AVAILABLE RECORDS START

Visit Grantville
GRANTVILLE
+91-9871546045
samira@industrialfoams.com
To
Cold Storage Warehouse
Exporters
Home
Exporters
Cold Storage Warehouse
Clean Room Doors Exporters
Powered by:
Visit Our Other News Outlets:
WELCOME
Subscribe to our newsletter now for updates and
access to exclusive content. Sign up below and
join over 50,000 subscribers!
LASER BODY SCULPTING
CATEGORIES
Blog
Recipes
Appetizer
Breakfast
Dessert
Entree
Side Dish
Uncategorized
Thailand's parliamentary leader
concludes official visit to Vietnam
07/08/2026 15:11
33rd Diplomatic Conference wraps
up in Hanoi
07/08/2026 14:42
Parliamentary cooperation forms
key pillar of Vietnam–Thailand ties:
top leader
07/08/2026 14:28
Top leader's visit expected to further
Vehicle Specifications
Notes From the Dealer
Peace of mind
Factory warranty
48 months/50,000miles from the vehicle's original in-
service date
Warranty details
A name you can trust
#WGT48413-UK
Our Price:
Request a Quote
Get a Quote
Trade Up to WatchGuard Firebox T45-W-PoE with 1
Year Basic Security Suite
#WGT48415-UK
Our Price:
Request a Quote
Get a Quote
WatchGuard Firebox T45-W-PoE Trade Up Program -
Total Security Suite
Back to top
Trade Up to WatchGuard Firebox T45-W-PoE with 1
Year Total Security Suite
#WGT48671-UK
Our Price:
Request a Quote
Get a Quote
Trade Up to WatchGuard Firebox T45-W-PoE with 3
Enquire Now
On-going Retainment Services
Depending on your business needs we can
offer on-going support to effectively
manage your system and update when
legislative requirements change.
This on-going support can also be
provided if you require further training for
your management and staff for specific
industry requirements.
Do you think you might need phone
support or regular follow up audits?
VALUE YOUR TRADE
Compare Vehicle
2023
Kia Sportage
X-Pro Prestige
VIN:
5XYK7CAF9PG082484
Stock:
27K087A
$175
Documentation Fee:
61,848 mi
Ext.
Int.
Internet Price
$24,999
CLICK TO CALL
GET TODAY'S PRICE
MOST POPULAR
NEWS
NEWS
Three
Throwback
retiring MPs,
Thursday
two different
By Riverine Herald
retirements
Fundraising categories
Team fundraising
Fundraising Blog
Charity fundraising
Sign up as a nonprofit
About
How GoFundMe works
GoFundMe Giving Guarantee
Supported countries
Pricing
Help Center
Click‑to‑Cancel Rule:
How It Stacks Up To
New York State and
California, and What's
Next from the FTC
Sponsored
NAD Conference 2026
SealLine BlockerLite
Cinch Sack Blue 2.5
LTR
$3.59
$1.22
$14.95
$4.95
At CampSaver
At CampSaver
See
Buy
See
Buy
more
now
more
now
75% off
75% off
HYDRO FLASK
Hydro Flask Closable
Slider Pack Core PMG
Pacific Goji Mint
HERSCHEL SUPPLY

AVAILABLE RECORDS END

TASK DIRECTIONS: Please filter the listing down to lines that include the word "WatchGuard".

EXERCISE SOLUTION:
Trade Up to WatchGuard Firebox T45-W-PoE with 1
WatchGuard Firebox T45-W-PoE Trade Up Program -
Trade Up to WatchGuard Firebox T45-W-PoE with 1
Trade Up to WatchGuard Firebox T45-W-PoE with 3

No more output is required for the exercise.